BEGIN
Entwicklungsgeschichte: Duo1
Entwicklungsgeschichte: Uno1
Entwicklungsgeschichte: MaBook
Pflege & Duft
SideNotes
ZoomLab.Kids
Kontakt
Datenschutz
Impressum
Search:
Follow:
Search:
END
BEGIN
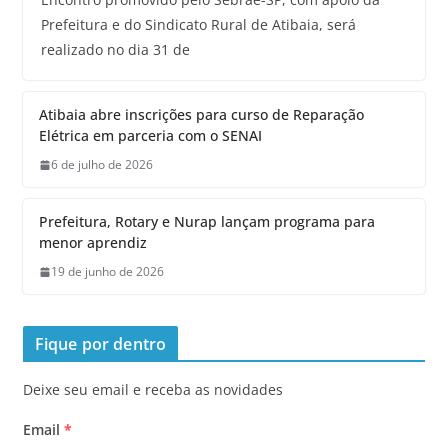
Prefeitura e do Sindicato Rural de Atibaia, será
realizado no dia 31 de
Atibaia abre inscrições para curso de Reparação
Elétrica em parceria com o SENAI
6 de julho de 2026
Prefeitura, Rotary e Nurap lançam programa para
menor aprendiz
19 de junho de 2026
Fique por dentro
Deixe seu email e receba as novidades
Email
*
END
BEGIN
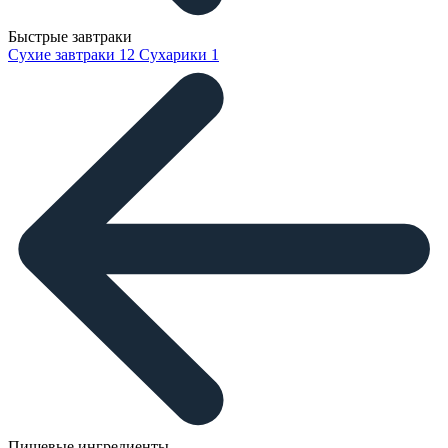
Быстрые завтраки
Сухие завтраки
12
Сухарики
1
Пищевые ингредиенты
END
**What the task requires:**
Your reply must be a single number: the count of lines in the listing that hold "para".

**The answer:**
2